I would also appreciate this for "prettier" archive structures. Here's another possible implementation, taken from nothing less than man rsync
:
It is also possible to limit the amount of path information that is sent as implied directories for each path you specify. With a modern rsync on the sending side (beginning with 2.6.7), you can insert a dot and a slash into the source path, like this:
rsync -avR /foo/./bar/baz.c remote:/tmp/
That would create /tmp/bar/baz.c on the remote machine. (Note that the dot must be followed by a slash, so "/foo/." would not be abbreviated.)
That "modern" rsync 2.6.7 was released in 2006 by the way, here's the original commit: https://github.com/WayneD/rsync/commit/d2ea5980ba7986ddd583b4f55737eb56a0ed66a6
@rovo89 Oh, that's an interesting, slightly dirty hack. :-)
It's somehow similar to my idea back then: https://github.com/borgbackup/borg/issues/4685#issuecomment-1007716496
But, as it uses the unusual, but "NOP" ./
as the separator, it does usually not have the problem that this accidentally appears in a path (although there could be weird circumstances where it does, e.g. because the user gave it that way without wanting to trigger this functionality / without realising that it triggers this functionality).
@ThomasWaldmann Oh wow, I didn't realize that you already implemented this. Thanks! 🙂 I added a comment (https://github.com/ThomasWaldmann/borg/commit/5b96d5acc30fec766a076ec367a154497b5d52e4#r138269214) regarding the edge case with multiple /./
occurrences.
Also, are there any plans to port this to 2.0 as well? Sorry if it's a dumb question, I briefly looked for a statement about intended feature parity but couldn't find any.
@rovo89 yes, i tagged #8060 with port/master. just want to first collect all feedback, see also the 1.4 thread on github discussions.
Cool, thanks! I didn't notice either, so thanks for the pointers.
OK, I'll summarise the ideas here (I always used /./
as separator here):
- SP "strip prefix"
/strip/prefix/./keep/postfix
- implemented by #8060 - SM "strip in the middle"
/keep/prefix/./strip/this/./keep/postfix
- RP "replace prefix"
/find/this/prefix/./replace/that/prefix/./keep/postfix
SP
The nice thing here is that the given path is precisely the source path we want to back up, except that it has that NOP /./
inside (which just vanishes after the normalisation we do anyway).
SM
This is a bit more powerful than SP, because one may keep a leading part of the path.
The given path is precisely the source path, except that is has 2 NOPs inside, which vanish after normalisation.
RP
This is the most powerful idea, because it can translate the fs path prefix to a different archive path prefix.
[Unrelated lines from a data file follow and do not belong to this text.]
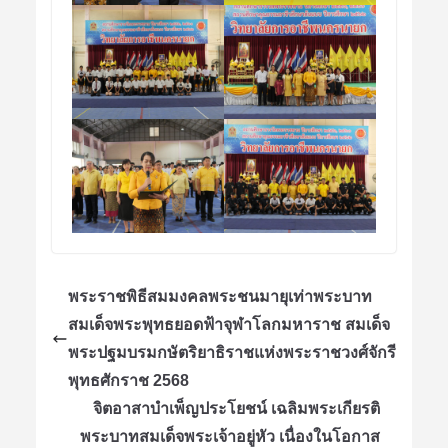
พระราชพิธีสมมงคลพระชนมายุเท่าพระบาท
สมเด็จพระพุทธยอดฟ้าจุฬาโลกมหาราช สมเด็จ
พระปฐมบรมกษัตริยาธิราชแห่งพระราชวงศ์จักรี
พุทธศักราช 2568
จิตอาสาบำเพ็ญประโยชน์ เฉลิมพระเกียรติ
พระบาทสมเด็จพระเจ้าอยู่หัว เนื่องในโอกาส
But we need to do more processing there, not just normalisation.
Instead of the syntax given above we could also use the more friendly, but also more risky syntax /replace/that/prefix/:/find/this/prefix/./keep/postfix
. When splitting at the :
separator, the rhs would be precisely a source path (including the to be found prefix), the lhs would be the replacement prefix.
It's more risky because :
is a valid character in UNIX filenames. We could also use ::
to reduce bad detection of it.
RP is a superset of SP if we consider the replacement part (and separator) optional, defaulting to the empty string as replacement.
RP is also a superset of SM, because we can find a longer path prefix and replace it with a reduced version of it.